The Vatican bank board is composed of five bankers and experts, and is currently chaired by Ernst von Freyberg, who undertook the position near the end of Benedict XVI's papacy.
A source familiar with Vatican finances could not confirm that Salvatori would be appointed, but did tell CNA Feb. 12 that "there is indeed an internal discussion about the opportunities offered by an increasing 'internationalization' of Vatican finances, but also about the possibility of returning again to a greater 'Italian presence' in finances."
The debate mirrors the difficult relations between Italy and the Holy See experienced since the Vatican underwent evaluation of its financial transparency from the Council of Europe's Moneyval committee.
With the evaluation, Holy See policy became more multilateral, and less based on privileged relations with states. That there had been privileged relations was shown by the fact that the first composition of the Authority for Financial Information, the Vatican financial watchdog, was imbalanced to Italy.
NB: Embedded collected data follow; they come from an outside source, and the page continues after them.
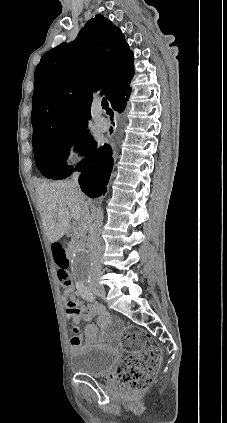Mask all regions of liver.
I'll return each mask as SVG.
<instances>
[{
    "label": "liver",
    "mask_w": 227,
    "mask_h": 423,
    "mask_svg": "<svg viewBox=\"0 0 227 423\" xmlns=\"http://www.w3.org/2000/svg\"><path fill=\"white\" fill-rule=\"evenodd\" d=\"M35 198L47 239L51 243L72 231L71 208L77 211L79 215L77 219L82 223L86 196L72 180L39 184L35 190Z\"/></svg>",
    "instance_id": "1"
}]
</instances>
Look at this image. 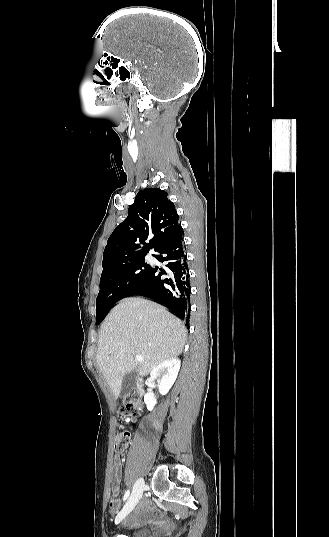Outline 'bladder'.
Masks as SVG:
<instances>
[{"label": "bladder", "mask_w": 329, "mask_h": 537, "mask_svg": "<svg viewBox=\"0 0 329 537\" xmlns=\"http://www.w3.org/2000/svg\"><path fill=\"white\" fill-rule=\"evenodd\" d=\"M149 533L150 532L148 530H138L134 532L132 537H147Z\"/></svg>", "instance_id": "bladder-1"}]
</instances>
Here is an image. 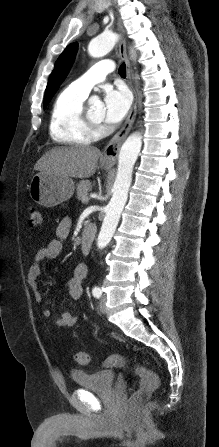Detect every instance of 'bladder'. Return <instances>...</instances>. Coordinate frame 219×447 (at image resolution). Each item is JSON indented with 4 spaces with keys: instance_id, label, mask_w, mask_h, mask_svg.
Wrapping results in <instances>:
<instances>
[{
    "instance_id": "1",
    "label": "bladder",
    "mask_w": 219,
    "mask_h": 447,
    "mask_svg": "<svg viewBox=\"0 0 219 447\" xmlns=\"http://www.w3.org/2000/svg\"><path fill=\"white\" fill-rule=\"evenodd\" d=\"M71 379L81 389L88 391H107L110 390L116 381V373L111 370L84 371L72 370Z\"/></svg>"
}]
</instances>
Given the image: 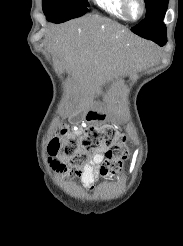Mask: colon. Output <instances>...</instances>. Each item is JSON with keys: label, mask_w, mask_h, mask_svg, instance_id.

Many of the members came from Italian banks and from the Bank of Italy, and it was asked if the composition of the board was coherent with the universality of the Holy See, the employees of which are traditionally chosen at an international level. The imbalance to Italy was considered by many Vatican insiders a sign of weakness and a source of risks, rather than opportunity.
The Vatican's anti-money laundering law was first written under the pressure of Italian authorities' impounding of $31 million which had been transferred by the Vatican bank; the money was restored after the law's promulgation.
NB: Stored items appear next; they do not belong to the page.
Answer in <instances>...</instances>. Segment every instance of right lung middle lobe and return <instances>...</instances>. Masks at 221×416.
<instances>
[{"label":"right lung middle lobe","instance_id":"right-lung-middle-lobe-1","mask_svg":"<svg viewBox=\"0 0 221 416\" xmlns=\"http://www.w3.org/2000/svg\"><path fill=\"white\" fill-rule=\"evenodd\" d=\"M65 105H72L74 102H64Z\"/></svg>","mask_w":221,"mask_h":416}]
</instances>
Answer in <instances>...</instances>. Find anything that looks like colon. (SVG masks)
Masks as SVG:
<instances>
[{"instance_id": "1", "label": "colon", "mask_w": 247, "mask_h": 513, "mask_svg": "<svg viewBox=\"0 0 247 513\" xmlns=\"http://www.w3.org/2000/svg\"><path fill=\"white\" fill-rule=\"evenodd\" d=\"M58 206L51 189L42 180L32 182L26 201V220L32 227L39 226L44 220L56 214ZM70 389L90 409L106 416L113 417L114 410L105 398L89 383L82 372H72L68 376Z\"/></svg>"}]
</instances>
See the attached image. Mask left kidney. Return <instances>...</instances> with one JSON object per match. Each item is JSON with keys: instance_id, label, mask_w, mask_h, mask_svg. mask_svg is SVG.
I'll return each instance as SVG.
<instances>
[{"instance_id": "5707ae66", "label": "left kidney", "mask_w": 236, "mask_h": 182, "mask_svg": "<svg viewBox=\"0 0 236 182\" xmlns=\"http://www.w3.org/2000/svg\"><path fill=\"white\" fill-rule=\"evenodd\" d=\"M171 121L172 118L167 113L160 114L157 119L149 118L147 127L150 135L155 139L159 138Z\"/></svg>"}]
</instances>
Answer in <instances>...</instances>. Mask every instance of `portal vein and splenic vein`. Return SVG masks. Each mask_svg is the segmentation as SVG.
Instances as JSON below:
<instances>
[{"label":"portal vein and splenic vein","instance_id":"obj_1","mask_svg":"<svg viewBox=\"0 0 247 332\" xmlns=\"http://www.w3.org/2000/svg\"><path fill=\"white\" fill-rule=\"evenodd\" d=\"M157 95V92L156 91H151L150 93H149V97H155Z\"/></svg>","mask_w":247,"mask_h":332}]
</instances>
Since then, the Holy See has improved its anti-money laundering law several times, most recently by an Aug. 8 motu proprio from Pope Francis.
Italy's relations with the Vatican are marked by the Lateran Treaty, a 1929 agreement which established Vatican City as an entity independent of Italy. Archbishop Pietro Parolin, Vatican Secretary of State, said at a recent conference on the treaty's 1984 revisal that it was a "new, happy opportunity to re-build a texture of values" in Italian society.
The revisal, he said, "turned a new leaf from a 'fight' between the Church and totalitarian and authoritarian states that led to the signing" of the 1929 treaty which ensured freedom and a space for the Church under Mussolini.
Archbishop Parolin seems uninterested in giving Italy a privileged relation with the Holy See; in a Feb. 8 interview with Avvenire, he indicated that neither the Secretariat of State nor the Italian bishops' conference has an "exclusive relationship" with Italian politics.
"They must proceed with a synergy, respecting their respective competences, as is the case in other countries of the world, through the nunciature."
Italy does not have a specific section in the Secretariat of State, and is treated on a par with other states.
This increasing internationalization has worried the champions of a privileged relationship between the Vatican and Italy: hence the rumored appointment of an Italian as president of the Vatican bank board of directors.
According to sources, the board of directors met Feb. 12, and it is believed that the pontifical commission dealing with the body will have given Pope Francis its conclusions Feb. 13.
The group of eight cardinals may handle the issue during its next meeting, being held Feb. 17-18.